Chucalissa Indian Village
By MIKE BALDWIN

06.21.2001 -- CHUCALISSA (Choctaw word meaning "Abandoned House"): The ruins of this native American town sit on the Mississippi bluff five miles south of downtown Memphis.

At one time the population of Chucalissa could have been a thousand to fifteen hundred.

The town existed into the seventeenth century, when its townspeople left and never returned. Hence, the name Chucalissa. Since most native Americans north of the Rio Grande never developed a written language, we can never know the town's real name.

MAGS involvement in the development of Chucalissa
"In December, 1951, the Memphis Archaeological and Geological Society received the formal invitation from Mr. L.G. McLean, State Naturalist, to initiate and take charge of the excavations at the T.O. Fuller State Park site preliminary to its establishment as a State Archaeological Park." "These mounds were first called to the attention of the University of Tennessee in 1940 when the CCC project began clearing this area. During the summer of that year extensive testing operations were carried out to determine the nature of the site and its suitability for development into an exhibit. At this time, the national Park Service came into the picture, and plans were completed for a Natural Museum. All these plans and efforts were cancelled by World War II."

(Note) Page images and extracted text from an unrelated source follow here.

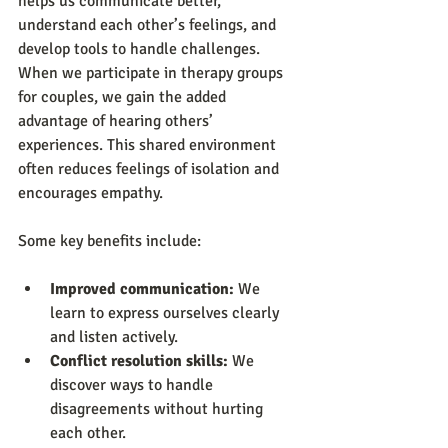
helps us communicate better, 
understand each other’s feelings, and 
develop tools to handle challenges. 
When we participate in therapy groups 
for couples, we gain the added 
advantage of hearing others’ 
experiences. This shared environment 
often reduces feelings of isolation and 
encourages empathy.
Some key benefits include:
Improved communication:
 We 
learn to express ourselves clearly 
and listen actively.
Conflict resolution skills:
 We 
discover ways to handle 
disagreements without hurting 
each other.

"After the war years, the Memphis Archaeological and Geological Society made repeated efforts to reactivate the program but with only moderate success until 1955, when Governor Clement granted a small appropriation which enabled the entire project to be resumed on a small scale." Actual work began in 1955 "The first actual archaeological work was started in July 1955. This work exposed the method by which this area was originally built up and gave a hint to the earlier period of occupancy of this site." Later visitors to the site could tell from this first excavation that there had been intense activity here by the Middle Mississippian Indians over a long period of time. "Pottery seriation at this site revealed that this site was occupied from the earliest Mississippian period until the final disappearance of the Mississippian culture on the Mississippi River."

By November 1955, a substantial amount of material had been removed from the site and the "lab" work of treating and cleaning specimens and skeletal remains had begun. At this point findings included ten pottery vessels and the burial remains of six individuals (two adults, one juvenile about twelve years old, and three infants). The early years were a huge success! On November 26, 1955 several members of the society began work on one of the Indian houses. An area fifteen feet square was leveled for the structure. The next step was to cut and set the wall poles, then bend them inward to form the roof. After three more sessions in December, 1955 and early 1956, society members had completed work on the house by weaving cane mats for the walls and plastering them with clay.

Work on the earthlodge exhibit area and the pyramidal mound continued through 1956. Among the artifacts found in the burial sites were a toy effigy pot found in the infant graves, and the skeleton of a coon, with the arrow still in him, lying in a red and white bowl. Visitor attendance at the "far-from complete" Chucalissa Archaeological Museum during July and August of 1956 was in excess of 15,000. It was a huge success!